TASK
Give back the entries exactly as they read, leaving each image out.

Document layout analysis data
===

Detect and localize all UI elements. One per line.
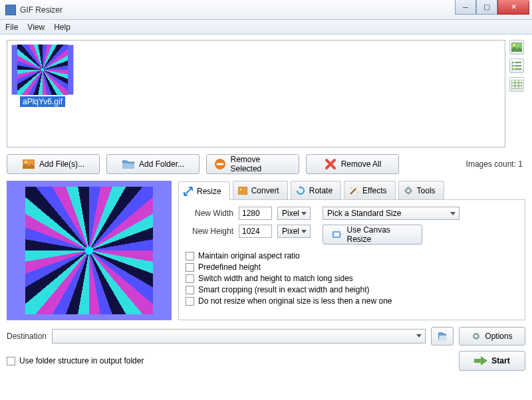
add-files-button[interactable]: Add File(s)... bbox=[7, 154, 100, 174]
new-width-label: New Width bbox=[186, 209, 233, 218]
remove-all-button[interactable]: Remove All bbox=[306, 154, 399, 174]
svg-point-22 bbox=[357, 191, 358, 193]
options-label: Options bbox=[485, 332, 512, 341]
destination-label: Destination bbox=[7, 332, 47, 341]
svg-point-21 bbox=[350, 187, 352, 189]
tab-effects[interactable]: Effects bbox=[344, 181, 395, 199]
switch-wh-checkbox[interactable] bbox=[186, 274, 194, 283]
no-upscale-checkbox[interactable] bbox=[186, 297, 194, 306]
thumbnail-panel[interactable]: aPlqYv6.gif bbox=[7, 40, 505, 148]
svg-point-4 bbox=[512, 65, 514, 67]
minimize-button[interactable]: ─ bbox=[455, 0, 476, 15]
svg-point-20 bbox=[239, 188, 241, 190]
menu-help[interactable]: Help bbox=[54, 23, 70, 32]
thumbnail-image bbox=[11, 45, 74, 95]
maximize-button[interactable]: ▢ bbox=[476, 0, 497, 15]
effects-icon bbox=[348, 185, 359, 196]
resize-icon bbox=[183, 186, 194, 197]
menu-file[interactable]: File bbox=[5, 23, 18, 32]
smart-crop-label: Smart cropping (result in exact width an… bbox=[198, 285, 369, 294]
resize-panel: New Width Pixel New Height Pixel Pick a bbox=[178, 200, 525, 320]
tabs: Resize Convert Rotate Effects Tools bbox=[178, 181, 525, 200]
thumbnail-item[interactable]: aPlqYv6.gif bbox=[11, 45, 74, 107]
tab-rotate[interactable]: Rotate bbox=[291, 181, 341, 199]
menu-view[interactable]: View bbox=[27, 23, 45, 32]
svg-rect-5 bbox=[515, 65, 521, 66]
switch-wh-label: Switch width and height to match long si… bbox=[198, 274, 353, 283]
tab-convert-label: Convert bbox=[251, 186, 279, 195]
browse-destination-button[interactable] bbox=[431, 327, 454, 346]
view-list-button[interactable] bbox=[509, 58, 524, 73]
svg-rect-7 bbox=[515, 68, 521, 70]
svg-rect-19 bbox=[238, 187, 247, 195]
height-unit-select[interactable]: Pixel bbox=[277, 225, 311, 238]
add-files-label: Add File(s)... bbox=[39, 159, 84, 169]
titlebar: GIF Resizer ─ ▢ ✕ bbox=[0, 0, 532, 20]
menubar: File View Help bbox=[0, 20, 532, 35]
canvas-icon bbox=[330, 229, 342, 240]
new-height-input[interactable] bbox=[239, 225, 272, 238]
folder-open-icon bbox=[438, 332, 446, 341]
svg-rect-16 bbox=[217, 163, 223, 165]
destination-select[interactable] bbox=[52, 329, 426, 344]
remove-selected-button[interactable]: Remove Selected bbox=[206, 154, 299, 174]
tab-convert[interactable]: Convert bbox=[233, 181, 288, 199]
list-icon bbox=[511, 61, 522, 70]
svg-rect-8 bbox=[511, 80, 522, 89]
grid-icon bbox=[511, 80, 522, 89]
view-thumbnails-button[interactable] bbox=[509, 40, 524, 54]
svg-rect-3 bbox=[515, 62, 521, 63]
thumbnail-filename: aPlqYv6.gif bbox=[20, 96, 65, 107]
svg-point-24 bbox=[407, 189, 410, 192]
preview-pane bbox=[7, 181, 172, 320]
window-title: GIF Resizer bbox=[20, 5, 63, 15]
remove-all-label: Remove All bbox=[341, 159, 382, 169]
tab-rotate-label: Rotate bbox=[309, 186, 332, 195]
svg-rect-30 bbox=[474, 359, 481, 363]
close-button[interactable]: ✕ bbox=[497, 0, 529, 15]
remove-icon bbox=[213, 159, 227, 169]
options-button[interactable]: Options bbox=[459, 327, 525, 346]
remove-selected-label: Remove Selected bbox=[231, 155, 292, 173]
use-folder-structure-checkbox[interactable] bbox=[7, 357, 15, 365]
width-unit-select[interactable]: Pixel bbox=[277, 207, 311, 220]
new-width-input[interactable] bbox=[239, 207, 272, 220]
svg-point-6 bbox=[512, 68, 514, 70]
picture-icon bbox=[511, 43, 522, 52]
svg-point-14 bbox=[25, 161, 27, 163]
gear-icon bbox=[471, 332, 481, 341]
start-button[interactable]: Start bbox=[459, 351, 525, 371]
tools-icon bbox=[403, 185, 414, 196]
view-details-button[interactable] bbox=[509, 77, 524, 92]
svg-rect-25 bbox=[333, 232, 340, 237]
new-height-label: New Height bbox=[186, 227, 233, 236]
add-folder-button[interactable]: Add Folder... bbox=[106, 154, 200, 174]
tab-resize-label: Resize bbox=[197, 187, 221, 196]
predefined-height-checkbox[interactable] bbox=[186, 263, 194, 272]
use-canvas-label: Use Canvas Resize bbox=[346, 225, 415, 244]
convert-icon bbox=[237, 185, 248, 196]
use-canvas-resize-button[interactable]: Use Canvas Resize bbox=[323, 225, 422, 245]
picture-add-icon bbox=[22, 159, 35, 169]
predefined-height-label: Predefined height bbox=[198, 262, 261, 272]
rotate-icon bbox=[295, 185, 306, 196]
tab-effects-label: Effects bbox=[362, 186, 386, 195]
smart-crop-checkbox[interactable] bbox=[186, 286, 194, 294]
start-arrow-icon bbox=[474, 356, 487, 365]
tab-resize[interactable]: Resize bbox=[178, 181, 230, 200]
svg-point-1 bbox=[513, 44, 515, 47]
images-count-label: Images count: 1 bbox=[466, 159, 525, 169]
standard-size-select[interactable]: Pick a Standard Size bbox=[323, 207, 460, 220]
add-folder-label: Add Folder... bbox=[139, 159, 184, 169]
start-label: Start bbox=[491, 356, 509, 365]
tab-tools[interactable]: Tools bbox=[398, 181, 444, 199]
maintain-ratio-label: Maintain original aspect ratio bbox=[198, 251, 300, 260]
maintain-ratio-checkbox[interactable] bbox=[186, 252, 194, 260]
remove-all-icon bbox=[324, 159, 337, 169]
preview-image bbox=[25, 187, 153, 314]
use-folder-structure-label: Use folder structure in output folder bbox=[19, 356, 144, 365]
no-upscale-label: Do not resize when original size is less… bbox=[198, 296, 392, 306]
svg-point-2 bbox=[512, 62, 514, 64]
app-icon bbox=[5, 5, 16, 15]
folder-icon bbox=[122, 159, 135, 169]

===

ANSWER
Detect and localize all UI elements. One per line.
add-files-button[interactable]: Add File(s)... bbox=[7, 154, 100, 174]
new-width-label: New Width bbox=[186, 209, 233, 218]
remove-all-button[interactable]: Remove All bbox=[306, 154, 399, 174]
svg-point-22 bbox=[357, 191, 358, 193]
options-label: Options bbox=[485, 332, 512, 341]
destination-label: Destination bbox=[7, 332, 47, 341]
svg-point-21 bbox=[350, 187, 352, 189]
tab-effects[interactable]: Effects bbox=[344, 181, 395, 199]
switch-wh-checkbox[interactable] bbox=[186, 274, 194, 283]
no-upscale-checkbox[interactable] bbox=[186, 297, 194, 306]
thumbnail-panel[interactable]: aPlqYv6.gif bbox=[7, 40, 505, 148]
svg-point-4 bbox=[512, 65, 514, 67]
minimize-button[interactable]: ─ bbox=[455, 0, 476, 15]
svg-point-20 bbox=[239, 188, 241, 190]
menu-help[interactable]: Help bbox=[54, 23, 70, 32]
thumbnail-image bbox=[11, 45, 74, 95]
maximize-button[interactable]: ▢ bbox=[476, 0, 497, 15]
effects-icon bbox=[348, 185, 359, 196]
resize-icon bbox=[183, 186, 194, 197]
menu-file[interactable]: File bbox=[5, 23, 18, 32]
smart-crop-label: Smart cropping (result in exact width an… bbox=[198, 285, 369, 294]
resize-panel: New Width Pixel New Height Pixel Pick a bbox=[178, 200, 525, 320]
tabs: Resize Convert Rotate Effects Tools bbox=[178, 181, 525, 200]
thumbnail-item[interactable]: aPlqYv6.gif bbox=[11, 45, 74, 107]
tab-rotate[interactable]: Rotate bbox=[291, 181, 341, 199]
menu-view[interactable]: View bbox=[27, 23, 45, 32]
svg-rect-5 bbox=[515, 65, 521, 66]
switch-wh-label: Switch width and height to match long si… bbox=[198, 274, 353, 283]
tab-convert-label: Convert bbox=[251, 186, 279, 195]
browse-destination-button[interactable] bbox=[431, 327, 454, 346]
view-list-button[interactable] bbox=[509, 58, 524, 73]
svg-rect-7 bbox=[515, 68, 521, 70]
svg-rect-19 bbox=[238, 187, 247, 195]
height-unit-select[interactable]: Pixel bbox=[277, 225, 311, 238]
add-files-label: Add File(s)... bbox=[39, 159, 84, 169]
titlebar: GIF Resizer ─ ▢ ✕ bbox=[0, 0, 532, 20]
menubar: File View Help bbox=[0, 20, 532, 35]
canvas-icon bbox=[330, 229, 342, 240]
new-height-input[interactable] bbox=[239, 225, 272, 238]
folder-open-icon bbox=[438, 332, 446, 341]
svg-rect-16 bbox=[217, 163, 223, 165]
destination-select[interactable] bbox=[52, 329, 426, 344]
remove-selected-button[interactable]: Remove Selected bbox=[206, 154, 299, 174]
tab-convert[interactable]: Convert bbox=[233, 181, 288, 199]
list-icon bbox=[511, 61, 522, 70]
svg-rect-8 bbox=[511, 80, 522, 89]
grid-icon bbox=[511, 80, 522, 89]
view-thumbnails-button[interactable] bbox=[509, 40, 524, 54]
svg-rect-3 bbox=[515, 62, 521, 63]
thumbnail-filename: aPlqYv6.gif bbox=[20, 96, 65, 107]
svg-point-24 bbox=[407, 189, 410, 192]
preview-pane bbox=[7, 181, 172, 320]
window-title: GIF Resizer bbox=[20, 5, 63, 15]
remove-all-label: Remove All bbox=[341, 159, 382, 169]
tab-rotate-label: Rotate bbox=[309, 186, 332, 195]
svg-rect-30 bbox=[474, 359, 481, 363]
close-button[interactable]: ✕ bbox=[497, 0, 529, 15]
remove-icon bbox=[213, 159, 227, 169]
options-button[interactable]: Options bbox=[459, 327, 525, 346]
remove-selected-label: Remove Selected bbox=[231, 155, 292, 173]
use-folder-structure-checkbox[interactable] bbox=[7, 357, 15, 365]
width-unit-select[interactable]: Pixel bbox=[277, 207, 311, 220]
new-width-input[interactable] bbox=[239, 207, 272, 220]
svg-point-6 bbox=[512, 68, 514, 70]
picture-icon bbox=[511, 43, 522, 52]
svg-point-14 bbox=[25, 161, 27, 163]
gear-icon bbox=[471, 332, 481, 341]
start-button[interactable]: Start bbox=[459, 351, 525, 371]
tools-icon bbox=[403, 185, 414, 196]
view-details-button[interactable] bbox=[509, 77, 524, 92]
svg-rect-25 bbox=[333, 232, 340, 237]
new-height-label: New Height bbox=[186, 227, 233, 236]
add-folder-button[interactable]: Add Folder... bbox=[106, 154, 200, 174]
tab-resize-label: Resize bbox=[197, 187, 221, 196]
predefined-height-checkbox[interactable] bbox=[186, 263, 194, 272]
use-canvas-label: Use Canvas Resize bbox=[346, 225, 415, 244]
convert-icon bbox=[237, 185, 248, 196]
use-canvas-resize-button[interactable]: Use Canvas Resize bbox=[323, 225, 422, 245]
picture-add-icon bbox=[22, 159, 35, 169]
predefined-height-label: Predefined height bbox=[198, 262, 261, 272]
rotate-icon bbox=[295, 185, 306, 196]
tab-effects-label: Effects bbox=[362, 186, 386, 195]
smart-crop-checkbox[interactable] bbox=[186, 286, 194, 294]
start-arrow-icon bbox=[474, 356, 487, 365]
tab-resize[interactable]: Resize bbox=[178, 181, 230, 200]
svg-point-1 bbox=[513, 44, 515, 47]
images-count-label: Images count: 1 bbox=[466, 159, 525, 169]
standard-size-select[interactable]: Pick a Standard Size bbox=[323, 207, 460, 220]
add-folder-label: Add Folder... bbox=[139, 159, 184, 169]
start-label: Start bbox=[491, 356, 509, 365]
tab-tools[interactable]: Tools bbox=[398, 181, 444, 199]
maintain-ratio-label: Maintain original aspect ratio bbox=[198, 251, 300, 260]
maintain-ratio-checkbox[interactable] bbox=[186, 252, 194, 260]
remove-all-icon bbox=[324, 159, 337, 169]
preview-image bbox=[25, 187, 153, 314]
use-folder-structure-label: Use folder structure in output folder bbox=[19, 356, 144, 365]
no-upscale-label: Do not resize when original size is less… bbox=[198, 296, 392, 306]
svg-point-2 bbox=[512, 62, 514, 64]
app-icon bbox=[5, 5, 16, 15]
folder-icon bbox=[122, 159, 135, 169]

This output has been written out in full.